▶ [EXERCISE DETAILS]: Below are the records; copy each line in which "pueden" can be found.

▶ [AVAILABLE RECORDS]:
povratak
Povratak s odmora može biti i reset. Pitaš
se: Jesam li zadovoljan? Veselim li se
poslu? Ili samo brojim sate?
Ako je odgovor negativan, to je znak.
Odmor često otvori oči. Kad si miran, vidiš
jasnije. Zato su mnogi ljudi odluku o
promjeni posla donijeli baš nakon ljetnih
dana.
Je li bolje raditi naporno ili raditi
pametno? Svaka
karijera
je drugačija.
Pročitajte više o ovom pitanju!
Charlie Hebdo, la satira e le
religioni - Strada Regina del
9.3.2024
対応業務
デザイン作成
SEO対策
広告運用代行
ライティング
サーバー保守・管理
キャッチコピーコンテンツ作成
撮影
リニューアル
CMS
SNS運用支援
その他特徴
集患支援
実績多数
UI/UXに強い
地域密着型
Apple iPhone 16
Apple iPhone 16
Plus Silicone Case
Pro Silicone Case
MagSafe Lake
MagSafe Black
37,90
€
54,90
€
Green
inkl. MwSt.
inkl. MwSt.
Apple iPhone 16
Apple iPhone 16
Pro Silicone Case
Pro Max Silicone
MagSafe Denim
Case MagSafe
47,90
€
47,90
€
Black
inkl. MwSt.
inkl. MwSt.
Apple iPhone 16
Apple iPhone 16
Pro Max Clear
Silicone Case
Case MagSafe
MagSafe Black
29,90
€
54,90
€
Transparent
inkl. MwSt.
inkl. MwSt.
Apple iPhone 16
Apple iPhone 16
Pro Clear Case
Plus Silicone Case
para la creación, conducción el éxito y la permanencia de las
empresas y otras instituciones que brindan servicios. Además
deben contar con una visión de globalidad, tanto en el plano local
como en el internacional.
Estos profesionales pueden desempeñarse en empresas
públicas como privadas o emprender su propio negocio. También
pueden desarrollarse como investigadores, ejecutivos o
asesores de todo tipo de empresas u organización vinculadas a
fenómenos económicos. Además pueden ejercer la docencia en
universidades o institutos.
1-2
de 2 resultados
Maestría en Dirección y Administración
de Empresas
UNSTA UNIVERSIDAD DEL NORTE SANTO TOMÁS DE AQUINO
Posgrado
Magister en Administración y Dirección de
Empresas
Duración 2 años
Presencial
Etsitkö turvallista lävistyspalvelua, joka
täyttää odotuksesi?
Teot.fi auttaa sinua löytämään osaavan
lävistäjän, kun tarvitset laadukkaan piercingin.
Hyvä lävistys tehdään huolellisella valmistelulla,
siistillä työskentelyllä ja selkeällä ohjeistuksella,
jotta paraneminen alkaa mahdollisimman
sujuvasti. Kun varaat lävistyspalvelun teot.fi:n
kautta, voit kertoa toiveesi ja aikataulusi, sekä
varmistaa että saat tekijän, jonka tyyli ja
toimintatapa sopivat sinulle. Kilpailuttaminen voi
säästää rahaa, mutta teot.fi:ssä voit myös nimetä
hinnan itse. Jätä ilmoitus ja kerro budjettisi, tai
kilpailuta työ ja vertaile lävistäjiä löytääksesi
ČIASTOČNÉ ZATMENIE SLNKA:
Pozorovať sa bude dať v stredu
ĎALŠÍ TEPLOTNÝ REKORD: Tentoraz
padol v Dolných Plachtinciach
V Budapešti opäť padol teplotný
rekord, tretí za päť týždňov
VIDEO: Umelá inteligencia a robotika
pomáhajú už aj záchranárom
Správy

▶ [TASK ANSWER]:
Estos profesionales pueden desempeñarse en empresas
pueden desarrollarse como investigadores, ejecutivos o
fenómenos económicos. Además pueden ejercer la docencia en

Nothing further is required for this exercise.